Madison man given 40 years in prison for the death of his former girlfriend
What happened in July 2021 - before Gregg Raether piled furniture and other objects atop his former girlfriend, causing crushing, suffocating injuries that ultimately killed her - is known only to one person, a Dane County judge said Tuesday, before giving him the longest prison sentence he could for her death.
Raether, 58, of Madison, who did not speak in court and did not cooperate with a state Department of Corrections pre-sentence investigation, was sentenced to 40 years in prison, all but assuring he would spend the rest of his life behind bars for the death of Patricia McCollough, 55, whose decomposed body was found in her bedroom, beneath a pile of furniture, appliances and other objects, in September 2021.
Evidence presented at Rather's trial, which ended in September with guilty verdicts , indicates he returned to McCollough's home after her death, while her body still lay under the pile, to search for valuables, including a rifle kept in that same room of McCullough's Far East Side home. His shoeprint was found on the screen of a television in the pile.
"The bottom line is, the court is confronted with an act which caused the death with utter disregard for human life, and then a continuing conduct of then literally walking all over the deceased body of Ms. McCollough," Circuit Judge John Hyland said.
"Every time I think about that part of this act I think about when I was raised and we would visit the cemetery and my mother would have a fit if anyone stepped in the wrong place and tread upon the grave of the person we were there honoring," Hyland said. "I can't wrap my head around the concept of what occurred in that bedroom both in causing Ms. McCollough's death and in the actions after death."
Raether instructed his attorneys, state assistant public defenders Erin Nagy and Adam Welch, to limit their brief argument to a request for leniency, an assertion that he maintains his innocence and a statement that he loved McCollough and still loves her.
In September, a jury found Raether guilty of first-degree reckless homicide for McCullough's death. Her body was found by police at her home after McCollough's daughter and others had expressed concern after not hearing from her for months. He was also found guilty of one felony count and two misdemeanor counts of unauthorized use of McCollough's food assistance card, along with identity theft. He pleaded guilty before his trial to a count of possession of a firearm by a felon.

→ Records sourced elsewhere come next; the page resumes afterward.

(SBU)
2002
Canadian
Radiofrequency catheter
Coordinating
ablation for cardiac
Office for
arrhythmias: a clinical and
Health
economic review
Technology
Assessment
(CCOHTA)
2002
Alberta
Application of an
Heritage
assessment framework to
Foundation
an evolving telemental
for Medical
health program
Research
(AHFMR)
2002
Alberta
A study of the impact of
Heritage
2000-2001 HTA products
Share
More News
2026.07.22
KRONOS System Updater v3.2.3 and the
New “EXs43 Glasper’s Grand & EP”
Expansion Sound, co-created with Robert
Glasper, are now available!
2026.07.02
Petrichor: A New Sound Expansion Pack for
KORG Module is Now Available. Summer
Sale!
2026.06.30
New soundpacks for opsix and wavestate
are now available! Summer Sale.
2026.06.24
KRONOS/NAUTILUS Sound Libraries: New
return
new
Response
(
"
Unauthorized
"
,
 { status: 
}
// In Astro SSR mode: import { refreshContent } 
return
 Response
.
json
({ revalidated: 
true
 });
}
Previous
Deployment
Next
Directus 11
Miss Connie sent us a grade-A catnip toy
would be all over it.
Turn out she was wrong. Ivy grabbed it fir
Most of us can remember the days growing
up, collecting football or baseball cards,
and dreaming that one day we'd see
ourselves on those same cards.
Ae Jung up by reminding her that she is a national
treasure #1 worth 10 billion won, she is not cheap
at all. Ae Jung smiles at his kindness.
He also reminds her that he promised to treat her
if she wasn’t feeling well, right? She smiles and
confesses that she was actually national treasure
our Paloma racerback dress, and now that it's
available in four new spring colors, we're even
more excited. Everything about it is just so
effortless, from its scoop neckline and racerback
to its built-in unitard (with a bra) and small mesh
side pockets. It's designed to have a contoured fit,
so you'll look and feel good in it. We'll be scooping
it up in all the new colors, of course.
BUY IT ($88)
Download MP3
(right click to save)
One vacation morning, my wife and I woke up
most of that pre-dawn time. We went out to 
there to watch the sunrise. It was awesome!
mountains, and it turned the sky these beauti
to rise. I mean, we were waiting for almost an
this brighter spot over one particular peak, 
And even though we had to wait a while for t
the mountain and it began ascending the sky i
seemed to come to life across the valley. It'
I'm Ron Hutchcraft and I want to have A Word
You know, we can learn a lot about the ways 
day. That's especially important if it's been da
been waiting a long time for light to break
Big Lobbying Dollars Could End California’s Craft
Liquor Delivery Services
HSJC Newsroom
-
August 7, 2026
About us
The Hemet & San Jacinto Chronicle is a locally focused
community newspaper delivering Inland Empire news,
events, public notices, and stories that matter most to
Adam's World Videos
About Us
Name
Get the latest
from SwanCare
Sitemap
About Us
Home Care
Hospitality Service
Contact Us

Hyland gave Raether concurrent sentences for all of the other convictions "because frankly, I think a 40-year sentence is appropriate and I don't need to lengthen that with consecutive time."

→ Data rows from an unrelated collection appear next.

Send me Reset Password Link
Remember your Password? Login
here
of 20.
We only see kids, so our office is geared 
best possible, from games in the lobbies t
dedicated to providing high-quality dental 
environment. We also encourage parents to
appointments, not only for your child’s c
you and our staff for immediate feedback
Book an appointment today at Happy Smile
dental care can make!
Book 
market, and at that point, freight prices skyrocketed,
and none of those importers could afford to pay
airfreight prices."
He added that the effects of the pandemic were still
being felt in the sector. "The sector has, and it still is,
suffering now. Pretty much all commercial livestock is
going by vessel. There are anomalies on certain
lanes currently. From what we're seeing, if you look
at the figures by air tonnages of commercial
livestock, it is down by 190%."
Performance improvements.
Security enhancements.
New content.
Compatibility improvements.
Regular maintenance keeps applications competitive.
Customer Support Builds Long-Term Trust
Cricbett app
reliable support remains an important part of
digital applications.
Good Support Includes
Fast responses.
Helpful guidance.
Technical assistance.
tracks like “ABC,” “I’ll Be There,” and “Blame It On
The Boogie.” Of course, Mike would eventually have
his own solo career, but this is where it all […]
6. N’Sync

The sentence was only two years short of the 42 years in prison sought by prosecutors John Rice and Timothy Verhoff, which would have consisted of a 35-year sentence for McCollough's death followed by consecutive sentences for some of the other convictions.
Arguing for the sentence, Rice noted the litany of recorded jail phone calls between Raether and his on-and-off girlfriend Sherri Albrecht, who was a co-defendant on the food stamp fraud charges, which he said had given the jury a sense of who Raether is. Some of the calls, Rice said, had Raether using racist terms to describe people in his life and speaking of McCollough "in some of the most dehumanizing ways a person can be spoken of."

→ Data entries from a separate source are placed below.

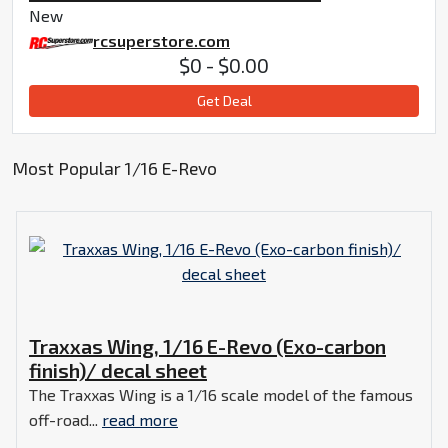
New
rcsuperstore.com
$0 - $0.00
Get Deal
Most Popular 1/16 E-Revo
Traxxas Wing, 1/16 E-Revo (Exo-carbon
finish)/ decal sheet
The Traxxas Wing is a 1/16 scale model of the famous
off-road...
read more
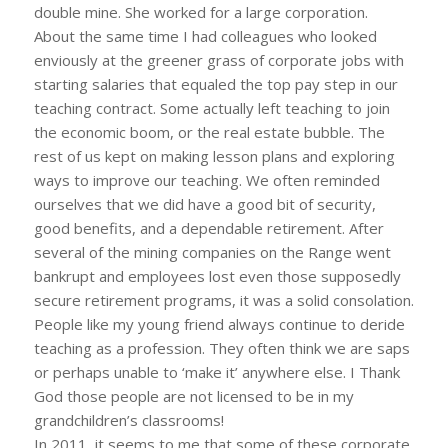
double mine. She worked for a large corporation.
About the same time I had colleagues who looked
enviously at the greener grass of corporate jobs with
starting salaries that equaled the top pay step in our
teaching contract. Some actually left teaching to join
the economic boom, or the real estate bubble. The
rest of us kept on making lesson plans and exploring
ways to improve our teaching. We often reminded
ourselves that we did have a good bit of security,
good benefits, and a dependable retirement. After
several of the mining companies on the Range went
bankrupt and employees lost even those supposedly
secure retirement programs, it was a solid consolation.
People like my young friend always continue to deride
teaching as a profession. They often think we are saps
or perhaps unable to ‘make it’ anywhere else. I Thank
God those people are not licensed to be in my
grandchildren’s classrooms!
In 2011, it seems to me that some of these corporate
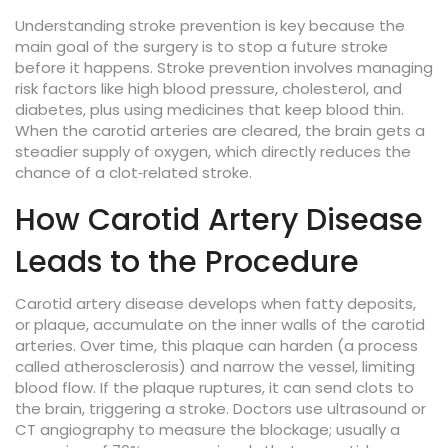
Understanding
stroke prevention
is key because the
main goal of the surgery is to stop a future stroke
before it happens. Stroke prevention involves managing
risk factors like high blood pressure, cholesterol, and
diabetes, plus using medicines that keep blood thin.
When the carotid arteries are cleared, the brain gets a
steadier supply of oxygen, which directly reduces the
chance of a clot‑related stroke.
How Carotid Artery Disease
Leads to the Procedure
Carotid artery disease
develops when fatty deposits,
or plaque, accumulate on the inner walls of the carotid
arteries. Over time, this plaque can harden (a process
called atherosclerosis) and narrow the vessel, limiting
blood flow. If the plaque ruptures, it can send clots to
the brain, triggering a stroke. Doctors use ultrasound or
CT angiography to measure the blockage; usually a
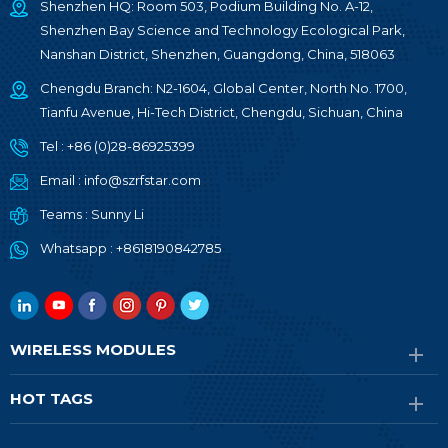
Shenzhen HQ: Room 503, Podium Building No. A-12,
Shenzhen Bay Science and Technology Ecological Park,
Nanshan District, Shenzhen, Guangdong, China, 518063
Chengdu Branch: N2-1604, Global Center, North No. 1700,
Tianfu Avenue, Hi-Tech District, Chengdu, Sichuan, China
Tel :
+86 (0)28-86925399
Email :
info@szrfstar.com
Teams :
Sunny Li
Whatsapp :
+8618190842785
WIRELESS MODULES
HOT TAGS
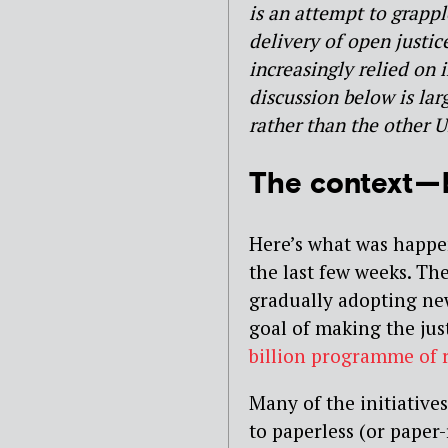
is an attempt to grappl
delivery of open justic
increasingly relied on
discussion below is lar
rather than the other U
The context —
Here’s what was happe
the last few weeks. Th
gradually adopting new
goal of making the just
billion programme of 
Many of the initiative
to paperless (or paper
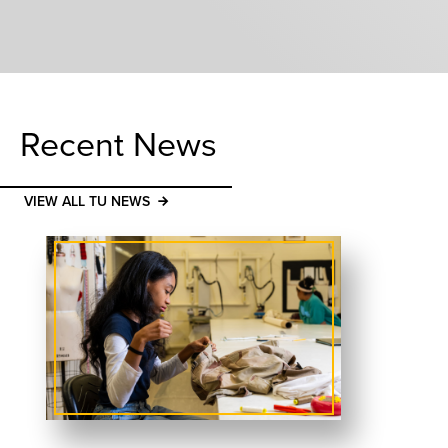
Recent News
VIEW ALL TU NEWS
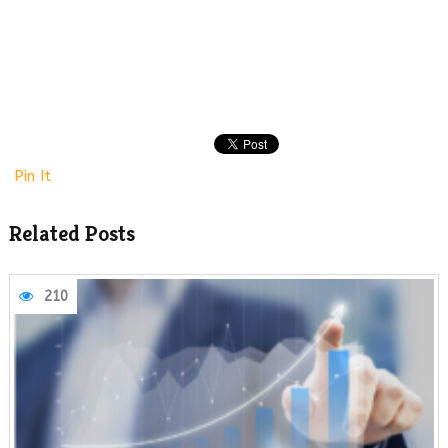
Pin It
Related Posts
210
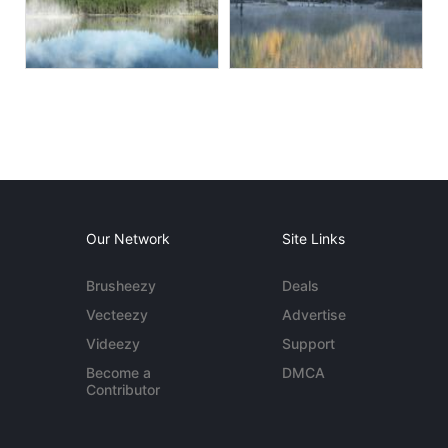
Our Network
Site Links
Brusheezy
Deals
Vecteezy
Advertise
Videezy
Support
Become a
DMCA
Contributor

As late as Monday, the day before his sentencing hearing, in calls from jail that were recorded, Raether continued to denigrate McCollough and her daughter, whom he accused of trying to profit from her mother's death and to soak Raether for more money through restitution payments.
"I just want to spit on her," he told Albrecht, Rice said. Raether also called Hyland a "punk-ass judge," Rice said.
"He has proven himself to be a man without a conscience," Rice said of Raether.
'Evil person'
Before Raether was sentenced, McCollough's daughter, Brianna Boston-Kemple, told Hyland of the effect her mother's death has had on her, leading to extensive therapy.
"Every aspect of my life changed when Gregg Raether took my mom away from me," she said.
That began when Raether and her mother began dating - a relationship Boston-Kemple said she didn't approve of - but she said she believes her mother stayed with Raether out of fear, because of the way he abused and manipulated McCollough and took advantage of her addiction issues.
The last time she spoke to her mother was in July 2021, when she seemed happy, but "less than three later she would lose her life at the hands of an evil person who claimed to love her."
She said McCollough's mother, who had Alzheimer's disease and was in a care facility, was never told of McCollough's death because she didn't remember who people were most days and it was feared that if told, she would grieve for McCollough over and over again.
McCollough also never got to meet her only grandchild, born after her death.
"It's my deepest desire that Gregg spend the rest of his days on Earth in prison and will not be able to hurt any other people the way he hurt my mom," Boston-Kemple said.
Albrecht, speaking on Raether's behalf, asked Hyland to take into account the kindness that she said Raether had shown her over the years when deciding his sentence.
Albrecht is serving three years of probation for her role in the food assistance card scheme.